The task> Exactly as written, output the lines below starting from the first and ending with the line that contains "Aliejiniai (CPO)"; omit pictures.

▬▬▬▬▬▬▬▬▬▬

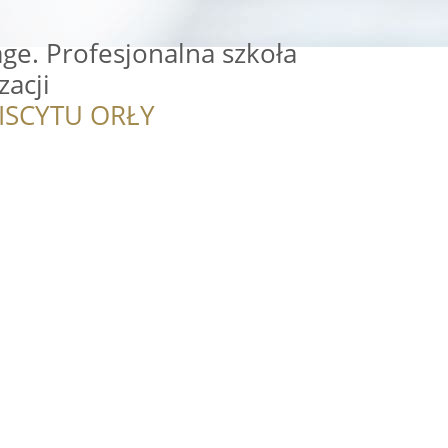
ge. Profesjonalna szkoła
zacji
ISCYTU ORŁY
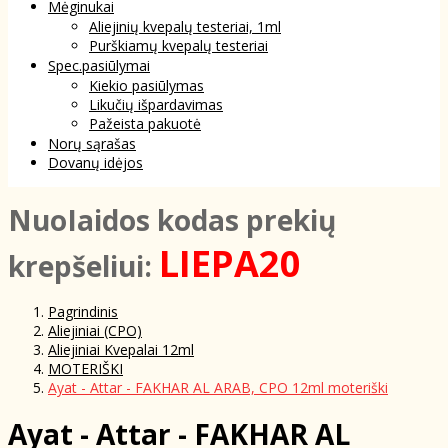
Mėginukai
Aliejinių kvepalų testeriai, 1ml
Purškiamų kvepalų testeriai
Spec.pasiūlymai
Kiekio pasiūlymas
Likučių išpardavimas
Pažeista pakuotė
Norų sąrašas
Dovanų idėjos
NuoIaidos kodas prekių
LIEPA20
krepšeliui:
Pagrindinis
Aliejiniai (CPO)
Aliejiniai Kvepalai 12ml
MOTERIŠKI
Ayat - Attar - FAKHAR AL ARAB, CPO 12ml moteriški
Ayat - Attar - FAKHAR AL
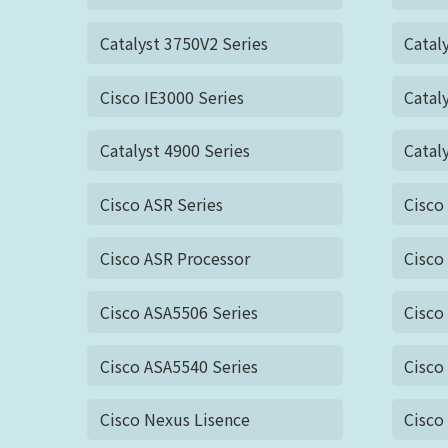
Catalyst 3750V2 Series
Catal
Cisco IE3000 Series
Catal
Catalyst 4900 Series
Catal
Cisco ASR Series
Cisc
Cisco ASR Processor
Cisco
Cisco ASA5506 Series
Cisco
Cisco ASA5540 Series
Cisco
Cisco Nexus Lisence
Cisco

▬▬▬▬▬▬▬▬▬▬

Response to this task>
ge. Profesjonalna szkoła
zacji
ISCYTU ORŁY
Mėginukai
Aliejinių kvepalų testeriai, 1ml
Purškiamų kvepalų testeriai
Spec.pasiūlymai
Kiekio pasiūlymas
Likučių išpardavimas
Pažeista pakuotė
Norų sąrašas
Dovanų idėjos
NuoIaidos kodas prekių
LIEPA20
krepšeliui:
Pagrindinis
Aliejiniai (CPO)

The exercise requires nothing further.